Lah Tea Tah!
Shalini is an individual who thoroughly enjoys life and possesses…
Shalini Kala comes back with a heart-warming story about her gradually evolving companionship with tea as a drink, and also about the beauty and perils of being an obsessive lover of tea. After reading this you come out feeling tea-refreshed, tuned and supremely informed about tea. Essential reading, for those who care about tea.
For about an year, my mum moved out of our big city apartment with my 6-year old younger brother and myself to pursue a specialized teaching degree. We were off to my paternal grandmother’s childhood home; the university mum was going to study in was in the same town. A few years earlier dad’s elder brother had managed a posting to the same town and they were well-settled in the house along with our sour-tempered grandma – she had a particular liking for me, and I reciprocated in equal measure!
Small, laid back, and a little primitive compared to the big city we were used to, this town and its routine were an uncharted adventure for us.
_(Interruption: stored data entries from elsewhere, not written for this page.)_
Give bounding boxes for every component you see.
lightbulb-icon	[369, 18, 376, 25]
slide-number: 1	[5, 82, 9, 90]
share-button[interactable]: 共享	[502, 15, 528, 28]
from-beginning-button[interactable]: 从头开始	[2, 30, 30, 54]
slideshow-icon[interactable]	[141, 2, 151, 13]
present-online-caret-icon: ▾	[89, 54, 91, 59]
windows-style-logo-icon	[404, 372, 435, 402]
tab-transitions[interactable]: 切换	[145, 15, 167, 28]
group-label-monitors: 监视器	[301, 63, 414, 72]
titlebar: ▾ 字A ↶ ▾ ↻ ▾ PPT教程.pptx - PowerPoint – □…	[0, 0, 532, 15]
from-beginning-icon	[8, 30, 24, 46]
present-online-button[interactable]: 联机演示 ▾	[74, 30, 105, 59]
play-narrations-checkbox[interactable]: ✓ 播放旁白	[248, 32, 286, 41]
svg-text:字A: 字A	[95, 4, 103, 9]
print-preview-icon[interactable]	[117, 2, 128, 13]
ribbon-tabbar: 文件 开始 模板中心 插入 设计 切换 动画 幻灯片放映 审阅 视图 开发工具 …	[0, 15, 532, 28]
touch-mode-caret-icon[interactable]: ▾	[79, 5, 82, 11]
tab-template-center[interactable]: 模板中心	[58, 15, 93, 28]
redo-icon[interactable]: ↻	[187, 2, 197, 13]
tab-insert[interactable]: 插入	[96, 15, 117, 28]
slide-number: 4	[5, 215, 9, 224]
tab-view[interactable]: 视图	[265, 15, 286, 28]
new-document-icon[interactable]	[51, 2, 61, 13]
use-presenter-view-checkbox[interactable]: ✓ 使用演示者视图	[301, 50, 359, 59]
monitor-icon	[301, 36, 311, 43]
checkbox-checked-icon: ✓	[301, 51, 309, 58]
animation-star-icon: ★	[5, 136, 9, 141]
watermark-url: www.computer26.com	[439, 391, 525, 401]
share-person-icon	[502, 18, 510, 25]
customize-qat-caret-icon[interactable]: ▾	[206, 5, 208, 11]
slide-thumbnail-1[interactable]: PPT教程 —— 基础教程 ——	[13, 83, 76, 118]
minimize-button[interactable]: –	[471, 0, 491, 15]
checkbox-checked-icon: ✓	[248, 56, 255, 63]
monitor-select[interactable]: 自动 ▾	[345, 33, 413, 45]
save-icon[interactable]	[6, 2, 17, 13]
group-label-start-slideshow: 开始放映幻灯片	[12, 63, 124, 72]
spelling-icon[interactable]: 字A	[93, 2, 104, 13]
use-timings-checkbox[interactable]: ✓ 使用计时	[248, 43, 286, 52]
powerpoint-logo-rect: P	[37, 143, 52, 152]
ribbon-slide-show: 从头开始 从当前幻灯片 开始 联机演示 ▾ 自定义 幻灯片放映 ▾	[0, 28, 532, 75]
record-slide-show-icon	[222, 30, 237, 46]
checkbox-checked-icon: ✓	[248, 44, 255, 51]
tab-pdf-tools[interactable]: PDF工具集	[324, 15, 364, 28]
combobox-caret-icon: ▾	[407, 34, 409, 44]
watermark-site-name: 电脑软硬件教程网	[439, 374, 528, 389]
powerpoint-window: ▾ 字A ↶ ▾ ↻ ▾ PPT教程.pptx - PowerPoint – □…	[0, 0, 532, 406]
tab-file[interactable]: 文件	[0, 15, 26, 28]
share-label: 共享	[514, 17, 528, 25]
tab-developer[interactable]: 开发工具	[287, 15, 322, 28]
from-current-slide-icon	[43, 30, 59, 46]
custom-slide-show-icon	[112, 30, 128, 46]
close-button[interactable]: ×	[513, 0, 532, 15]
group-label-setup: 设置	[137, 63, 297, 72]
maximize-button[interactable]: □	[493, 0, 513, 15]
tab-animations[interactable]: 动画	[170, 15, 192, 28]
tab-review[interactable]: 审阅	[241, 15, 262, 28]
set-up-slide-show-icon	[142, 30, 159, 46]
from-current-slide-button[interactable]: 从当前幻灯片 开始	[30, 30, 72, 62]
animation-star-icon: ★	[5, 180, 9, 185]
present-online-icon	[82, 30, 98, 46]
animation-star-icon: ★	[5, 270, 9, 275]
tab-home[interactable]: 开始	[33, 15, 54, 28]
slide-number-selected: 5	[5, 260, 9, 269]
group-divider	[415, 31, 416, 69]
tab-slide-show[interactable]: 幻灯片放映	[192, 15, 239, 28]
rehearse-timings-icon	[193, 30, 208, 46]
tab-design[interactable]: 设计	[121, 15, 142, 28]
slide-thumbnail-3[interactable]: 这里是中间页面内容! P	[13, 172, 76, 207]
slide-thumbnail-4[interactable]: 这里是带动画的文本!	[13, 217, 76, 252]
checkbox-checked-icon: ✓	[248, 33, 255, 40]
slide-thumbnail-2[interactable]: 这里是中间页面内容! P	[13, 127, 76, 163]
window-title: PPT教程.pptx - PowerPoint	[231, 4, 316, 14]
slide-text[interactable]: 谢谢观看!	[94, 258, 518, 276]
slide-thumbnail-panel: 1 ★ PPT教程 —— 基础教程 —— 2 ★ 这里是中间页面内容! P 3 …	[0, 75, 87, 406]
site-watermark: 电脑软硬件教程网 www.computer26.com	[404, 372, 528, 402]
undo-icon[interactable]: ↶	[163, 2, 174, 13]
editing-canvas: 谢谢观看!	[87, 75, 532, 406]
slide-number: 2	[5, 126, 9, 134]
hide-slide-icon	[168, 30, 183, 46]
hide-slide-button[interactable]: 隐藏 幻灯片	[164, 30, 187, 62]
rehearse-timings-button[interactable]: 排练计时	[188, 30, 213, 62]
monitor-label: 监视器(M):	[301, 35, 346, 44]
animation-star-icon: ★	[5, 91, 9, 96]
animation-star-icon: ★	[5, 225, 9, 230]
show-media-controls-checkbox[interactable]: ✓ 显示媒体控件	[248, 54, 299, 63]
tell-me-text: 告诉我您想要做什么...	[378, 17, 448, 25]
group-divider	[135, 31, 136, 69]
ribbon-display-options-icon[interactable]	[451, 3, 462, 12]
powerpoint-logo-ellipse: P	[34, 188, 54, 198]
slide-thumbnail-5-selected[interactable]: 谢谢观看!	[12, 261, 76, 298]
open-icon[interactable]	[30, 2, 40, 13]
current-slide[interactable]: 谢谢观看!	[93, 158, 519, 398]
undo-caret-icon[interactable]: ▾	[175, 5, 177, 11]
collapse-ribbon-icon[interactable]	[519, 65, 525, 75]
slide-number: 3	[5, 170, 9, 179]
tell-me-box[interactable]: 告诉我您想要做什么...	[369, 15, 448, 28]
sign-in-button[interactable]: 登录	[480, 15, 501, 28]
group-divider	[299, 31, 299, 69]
Walking twenty steps out of the main house to the toilet, bathing in the flowing river, accompanying neighboring kids to take their cows for grazing and dragging fire wood on our way back home, climbing mountains to reach a place and not just for fun, grinding fresh spices for every meal on the grinding stone and shopping for groceries on a regular basis left me wide-eyed and totally kicked each day. It thrilled me no end that as an 8-year old, I was allowed to drink tea and I could do that at least a couple of times in a day. I really enjoyed that sweet, boiled ginger tea with thin cow’s milk, typical of mountains. Our four o’clock snack, mostly used to be left-over chapatis from lunch with tea; we craved for it – I wonder if the worms in our tummies were playing a trick.
That one year and I was hooked to tea; and even though my mum tried hard to get us off it once we were back in the big city, it was not to be. Anyway, by this time we had another sibling and mum was too busy to nitpick on our tea drinking habits. In time I started to ask for the lemon tea that mum and dad used to have during winters. I liked that very much too and that sealed my tea drinking fate.
I never liked very milky tea which is what most of our Punjabi friends and neighbors would drink and offer. The more loving ones would just boil some tea leaves in milk and serve. That recipe didn’t do much for me. By the time I crossed my teens I had a good idea of what I liked the best which was the way my mum made it – just ginger, no other spices, a gentle boil, and a little milk, or just black lemon tea.
Then one day at G’s, who is Bengali, his mother served tea that was very thin, almost translucent and had just about two drops of milk. The fragrance was strong and intriguing. Tea had rarely smelt like that for me. One sip and my deep-seated idea of tea was shattered – it blew my mind, literally, and had it not been for G, it wouldn’t have been restored back to where it belonged ensuring my remaining days in a mad house! It was a curse to have tasted true long leaf tea from the east which was terribly difficult to find in the cities of north thirty years ago. Subsequently, trips to G’s house at tea time became embarrassingly frequent.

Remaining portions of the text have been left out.